* _Your instructions_: Would you find each line in the entries below with the string "that" and copy it?

BEGIN

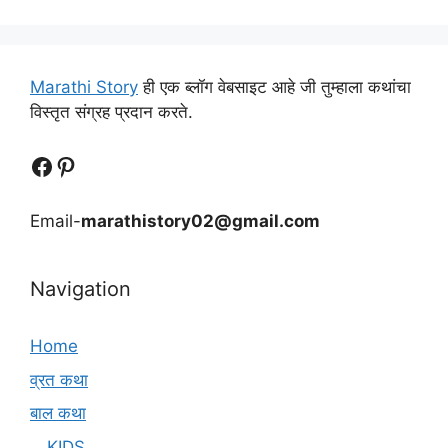
Marathi Story
ही एक ब्लॉग वेबसाइट आहे जी तुम्हाला कथांचा
विस्तृत संग्रह प्रदान करते.
Follow Us
Follow us
Email-
marathistory02@gmail.com
Navigation
Home
व्रत कथा
बाल कथा
KIDS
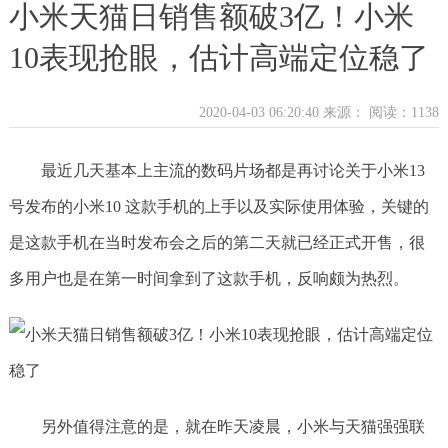
小米天猫日销售额破3亿！小米
10表现抢眼，估计高端定位稳了
2020-04-03 06:20:40 来源：
阅读：1138
最近几天基本上主流的数码片场都是再讨论关于小米13
号发布的小米10 这款手机的上手以及实际使用体验，关键的
是这款手机在当时发布会之后的第二天就已经正式开售，很
多用户也是在第一时间拿到了这款手机，反响颇为热烈。
另外值得注意的是，就在昨天凌晨，小米与天猫强强联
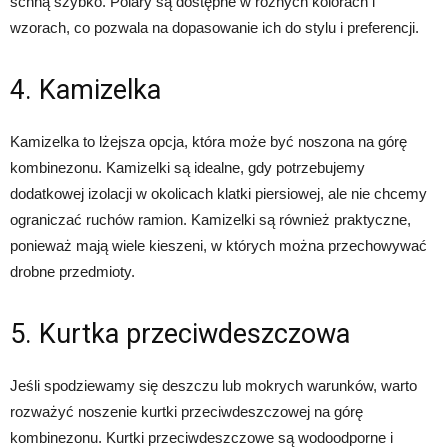
schną szybko. Polary są dostępne w różnych kolorach i
wzorach, co pozwala na dopasowanie ich do stylu i preferencji.
4. Kamizelka
Kamizelka to lżejsza opcja, która może być noszona na górę
kombinezonu. Kamizelki są idealne, gdy potrzebujemy
dodatkowej izolacji w okolicach klatki piersiowej, ale nie chcemy
ograniczać ruchów ramion. Kamizelki są również praktyczne,
ponieważ mają wiele kieszeni, w których można przechowywać
drobne przedmioty.
5. Kurtka przeciwdeszczowa
Jeśli spodziewamy się deszczu lub mokrych warunków, warto
rozważyć noszenie kurtki przeciwdeszczowej na górę
kombinezonu. Kurtki przeciwdeszczowe są wodoodporne i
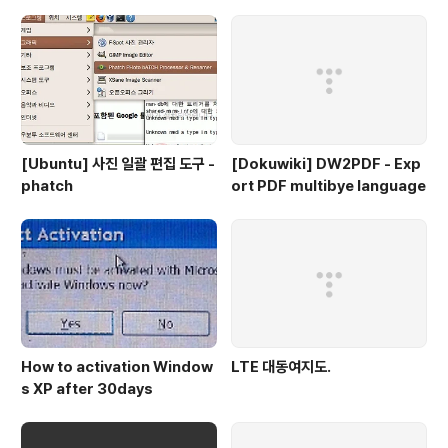
[Ubuntu] 사진 일괄 편집 도구 -
[Dokuwiki] DW2PDF - Exp
phatch
ort PDF multibye language
How to activation Window
LTE 대동여지도.
s XP after 30days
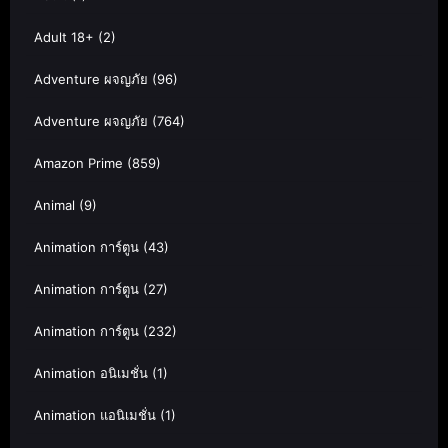
Adult 18+
(2)
Adventure ผจญภัย
(96)
Adventure ผจญภัย
(764)
Amazon Prime
(859)
Animal
(9)
Animation การ์ตูน
(43)
Animation การ์ตูน
(27)
Animation การ์ตูน
(232)
Animation อนิเมชั่น
(1)
Animation แอนิเมชั่น
(1)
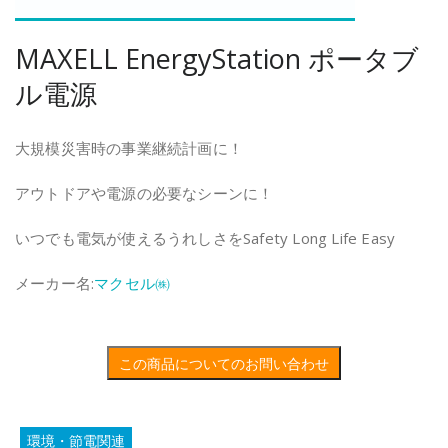
MAXELL EnergyStation ポータブ
ル電源
大規模災害時の事業継続計画に！
アウトドアや電源の必要なシーンに！
いつでも電気が使えるうれしさをSafety Long Life Easy
メーカー名:
マクセル㈱
この商品についてのお問い合わせ
環境・節電関連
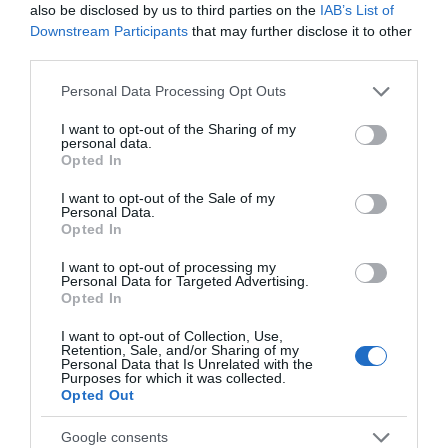
also be disclosed by us to third parties on the
IAB’s List of
και οφέλη
Downstream Participants
that may further disclose it to other
third parties.
Τερηδόνα θηλασμού: Τι είναι και πώς μπορείτε να
Please note that this website/app uses one or more Google
Personal Data Processing Opt Outs
προστατεύσετε το παιδί σας
services and may gather and store information including but
not limited to your visit or usage behaviour. You may click to
I want to opt-out of the Sharing of my
personal data.
grant or deny consent to Google and its third-party tags to
Opted In
Πότε χρειάζεται ένα παιδί να κάνει τις
use your data for below specified purposes in below Google
οδοντιατρικές του εργασίες με μέθη ή
consent section.
I want to opt-out of the Sale of my
γενικήαναισθησία σε νοσοκομείο;
Personal Data.
Opted In
I want to opt-out of processing my
Πρώτη επίσκεψη στον οδοντίατρο: πώς να
Personal Data for Targeted Advertising.
προετοιμάσουν οι γονείς τα παιδιά
Opted In
I want to opt-out of Collection, Use,
Retention, Sale, and/or Sharing of my
Γιατί είναι σημαντικό να πάει το παιδί από νωρίς
Personal Data that Is Unrelated with the
Purposes for which it was collected.
στον οδοντίατρο;
Opted Out
Google consents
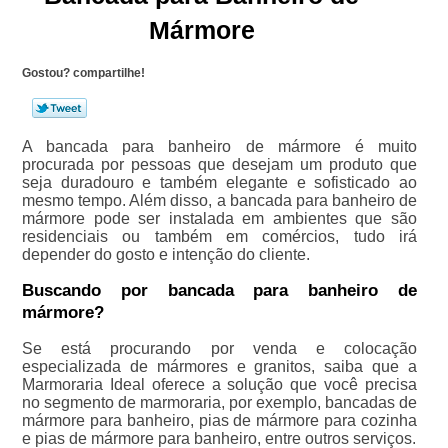
Mármore
Gostou? compartilhe!
A bancada para banheiro de mármore é muito
procurada por pessoas que desejam um produto que
seja duradouro e também elegante e sofisticado ao
mesmo tempo. Além disso, a bancada para banheiro de
mármore pode ser instalada em ambientes que são
residenciais ou também em comércios, tudo irá
depender do gosto e intenção do cliente.
Buscando por bancada para banheiro de
mármore?
Se está procurando por venda e colocação
especializada de mármores e granitos, saiba que a
Marmoraria Ideal oferece a solução que você precisa
no segmento de marmoraria, por exemplo, bancadas de
mármore para banheiro, pias de mármore para cozinha
e pias de mármore para banheiro, entre outros serviços.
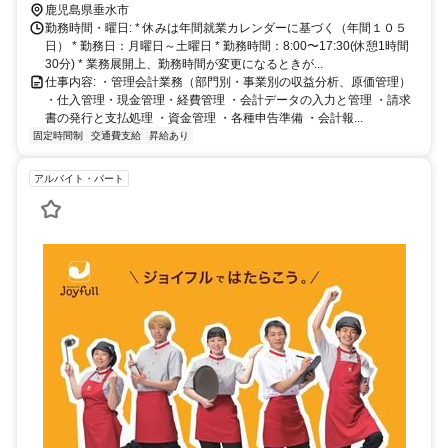
鹿児島県垂水市
勤務時間・曜日: * 休みは年間就業カレンダーに基づく（年間１０５
日） * 勤務日：月曜日～土曜日 * 勤務時間：8:00〜17:30(休憩1時間
30分) * 業務展開上、勤務時間が変更になるときが...
仕事内容: ・管理会計業務（部門別・事業別の収益分析、原価管理）
・仕入管理・現金管理・経費管理 ・会計データの入力と管理 ・請求
書の発行と支払処理 ・資金管理 ・各種申告準備 ・会計報...
固定時間制
交通費支給
昇給あり
アルバイト・パート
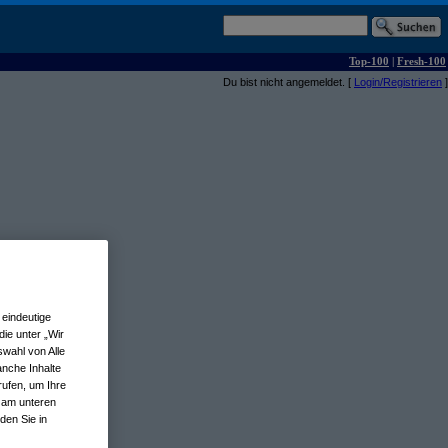
Top-100
|
Fresh-100
Du bist nicht angemeldet. [
Login/Registrieren
]
eindeutige
ie unter „Wir
wahl von Alle
anche Inhalte
rufen, um Ihre
n am unteren
den Sie in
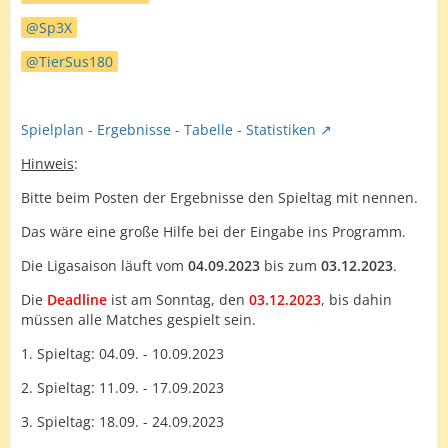
Sp3X
TierSus180
Spielplan - Ergebnisse - Tabelle - Statistiken
Hinweis
:
Bitte beim Posten der Ergebnisse den Spieltag mit nennen.
Das wäre eine große Hilfe bei der Eingabe ins Programm.
Die Ligasaison läuft vom
04.09.2023
bis zum
03.12.2023
.
Die
Deadline
ist am Sonntag, den
03.12.2023
, bis dahin
müssen alle Matches gespielt sein.
1. Spieltag: 04.09. - 10.09.2023
2. Spieltag: 11.09. - 17.09.2023
3. Spieltag: 18.09. - 24.09.2023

END

* _Result for this exercise_:
that may further disclose it to other
Please note that this website/app uses one or more Google
Personal Data that Is Unrelated with the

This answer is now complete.